I remember purchasing a first generation Intel MacBook Pro immediately after that announcement to work on Curio 3's universal transition. We released the Curio 3.1 PowerPC+Intel universal build on March 29, 2006.
A relatively quick code transition process, although mainly complicated due to the "endian" differences between the two architectures impacting some low-level code, and because the tools back then were not so robust.
Intel → Apple Silicon
- With every major release of Curio and Xcode, we do our best to tackle any new compiler warnings and to keep up with Apple's aggressive annual deprecation strategy, where they drop support for prior frameworks, classes, and technologies and promote newer techniques. We document many of these changes at the bottom of our release notes (see 14, 13, 12, ...). Often these behind-the-scenes code refactorings can take weeks and can be a frustrating experience as previously working code is rewritten for a new technique or class. However, while these changes don't bring new features to our customers, they presumably make our code more resilient to major Apple transitions like this.

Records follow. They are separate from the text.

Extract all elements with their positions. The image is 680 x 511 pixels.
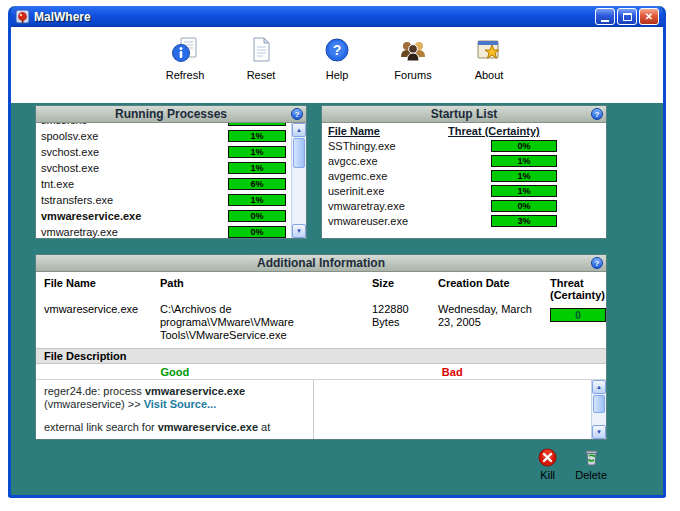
process-row[interactable]: svchost.exe1%: [36, 144, 291, 160]
delete-button[interactable]: Delete: [575, 448, 607, 481]
scroll-up-icon[interactable]: ▲: [292, 123, 306, 137]
info-col-size: Size: [372, 277, 430, 301]
refresh-icon: [171, 36, 199, 68]
about-button[interactable]: About: [462, 36, 516, 81]
additional-information-help-icon[interactable]: ?: [591, 257, 603, 269]
process-row[interactable]: vmwaretray.exe0%: [36, 224, 291, 238]
info-file-name: vmwareservice.exe: [44, 303, 152, 344]
delete-label: Delete: [575, 469, 607, 481]
info-threat-bar: 0: [550, 308, 606, 322]
help-icon: ?: [323, 36, 351, 68]
forums-label: Forums: [394, 69, 431, 81]
cpu-usage-bar: 1%: [228, 194, 286, 206]
toolbar: Refresh Reset: [11, 27, 663, 103]
startup-file-name: avgcc.exe: [328, 155, 448, 167]
info-col-file-name: File Name: [44, 277, 152, 301]
threat-certainty-bar: 3%: [491, 215, 557, 227]
startup-list-rows: SSThingy.exe0%avgcc.exe1%avgemc.exe1%use…: [322, 138, 606, 228]
cpu-usage-bar: 1%: [228, 130, 286, 142]
threat-certainty-bar: 0%: [491, 140, 557, 152]
additional-information-panel: Additional Information ? File Name Path …: [35, 254, 607, 440]
reset-label: Reset: [247, 69, 276, 81]
cpu-usage-bar: 1%: [228, 146, 286, 158]
description-body: reger24.de: process vmwareservice.exe (v…: [36, 380, 606, 439]
startup-file-name: userinit.exe: [328, 185, 448, 197]
desktop: MalWhere ✕: [0, 0, 680, 511]
process-row[interactable]: tnt.exe6%: [36, 176, 291, 192]
kill-button[interactable]: Kill: [538, 448, 557, 481]
forums-button[interactable]: Forums: [386, 36, 440, 81]
process-name: svchost.exe: [41, 162, 99, 174]
startup-file-name: vmwaretray.exe: [328, 200, 448, 212]
startup-row[interactable]: vmwaretray.exe0%: [322, 198, 606, 213]
kill-icon: [538, 448, 557, 469]
info-path: C:\Archivos de programa\VMware\VMware To…: [160, 303, 364, 344]
cpu-usage-bar: 6%: [228, 178, 286, 190]
good-bad-header: Good Bad: [36, 364, 606, 380]
info-table-header: File Name Path Size Creation Date Threat…: [36, 272, 606, 301]
refresh-label: Refresh: [166, 69, 205, 81]
action-buttons: Kill Delete: [35, 448, 607, 481]
process-row[interactable]: vmwareservice.exe0%: [36, 208, 291, 224]
startup-column-headers: File Name Threat (Certainty): [322, 123, 606, 138]
scroll-down-icon[interactable]: ▼: [592, 425, 606, 439]
close-button[interactable]: ✕: [639, 8, 659, 25]
reset-button[interactable]: Reset: [234, 36, 288, 81]
description-scrollbar[interactable]: ▲ ▼: [591, 380, 606, 439]
process-row[interactable]: spoolsv.exe1%: [36, 128, 291, 144]
process-name: svchost.exe: [41, 146, 99, 158]
main-content: Running Processes ? smss.exe10%spoolsv.e…: [11, 103, 663, 495]
process-row[interactable]: svchost.exe1%: [36, 160, 291, 176]
good-label: Good: [36, 366, 314, 378]
cpu-usage-bar: 1%: [228, 162, 286, 174]
window-title: MalWhere: [34, 10, 591, 24]
scroll-thumb[interactable]: [293, 138, 305, 168]
info-col-creation-date: Creation Date: [438, 277, 542, 301]
svg-text:?: ?: [333, 42, 342, 58]
help-label: Help: [326, 69, 349, 81]
minimize-button[interactable]: [595, 8, 615, 25]
process-row[interactable]: tstransfers.exe1%: [36, 192, 291, 208]
bad-column: [314, 380, 591, 439]
startup-row[interactable]: userinit.exe1%: [322, 183, 606, 198]
delete-icon: [582, 448, 601, 469]
running-processes-header: Running Processes ?: [36, 106, 306, 123]
title-bar[interactable]: MalWhere ✕: [11, 6, 663, 27]
good-column: reger24.de: process vmwareservice.exe (v…: [36, 380, 313, 439]
reset-icon: [247, 36, 275, 68]
startup-file-name: vmwareuser.exe: [328, 215, 448, 227]
startup-col-file-name: File Name: [328, 125, 448, 137]
process-name: smss.exe: [41, 123, 87, 126]
help-button[interactable]: ? Help: [310, 36, 364, 81]
threat-certainty-bar: 1%: [491, 170, 557, 182]
running-processes-help-icon[interactable]: ?: [291, 108, 303, 120]
additional-information-header: Additional Information ?: [36, 255, 606, 272]
refresh-button[interactable]: Refresh: [158, 36, 212, 81]
running-processes-list: smss.exe10%spoolsv.exe1%svchost.exe1%svc…: [36, 123, 291, 238]
scroll-thumb[interactable]: [593, 395, 605, 413]
kill-label: Kill: [540, 469, 555, 481]
running-processes-scrollbar[interactable]: ▲ ▼: [291, 123, 306, 238]
scroll-up-icon[interactable]: ▲: [592, 380, 606, 394]
startup-list-help-icon[interactable]: ?: [591, 108, 603, 120]
threat-certainty-bar: 1%: [491, 185, 557, 197]
startup-row[interactable]: vmwareuser.exe3%: [322, 213, 606, 228]
maximize-button[interactable]: [617, 8, 637, 25]
threat-certainty-bar: 1%: [491, 155, 557, 167]
running-processes-panel: Running Processes ? smss.exe10%spoolsv.e…: [35, 105, 307, 239]
info-table-row[interactable]: vmwareservice.exe C:\Archivos de program…: [36, 301, 606, 348]
running-processes-title: Running Processes: [115, 107, 227, 121]
startup-col-threat: Threat (Certainty): [448, 125, 600, 137]
startup-file-name: avgemc.exe: [328, 170, 448, 182]
info-creation-date: Wednesday, March 23, 2005: [438, 303, 542, 344]
startup-row[interactable]: SSThingy.exe0%: [322, 138, 606, 153]
startup-row[interactable]: avgemc.exe1%: [322, 168, 606, 183]
process-name: tnt.exe: [41, 178, 74, 190]
visit-source-link[interactable]: Visit Source...: [144, 398, 217, 410]
process-name: vmwaretray.exe: [41, 226, 118, 238]
scroll-down-icon[interactable]: ▼: [292, 224, 306, 238]
info-size: 122880 Bytes: [372, 303, 430, 344]
cpu-usage-bar: 10%: [228, 123, 286, 126]
startup-list-title: Startup List: [431, 107, 498, 121]
startup-row[interactable]: avgcc.exe1%: [322, 153, 606, 168]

- Apple's much-improved tools. Xcode and its many code analyzers, runtime sanitizers, thread checkers, and performance profilers are a tremendous help in making sure our code is clean.
- We were fortunately eligible for Apple's Developer Transition Kit which allowed us to compile, test, and release our universal builds before Apple's new M1 Macs started shipping.
- And, of course, Apple did an outstanding job making sure their Apple silicon-based macOS was rock solid, even in its initial release. A huge shout-out to that team!
- Mojave (10.14) on Intel, which is the last one that supports 32-bit apps which many customers may still need,
- Catalina (10.15) on Intel, which is the most popular macOS currently,
- Big Sur (11.0) on Intel and Apple silicon, which is the beginning of the macOS 11 era.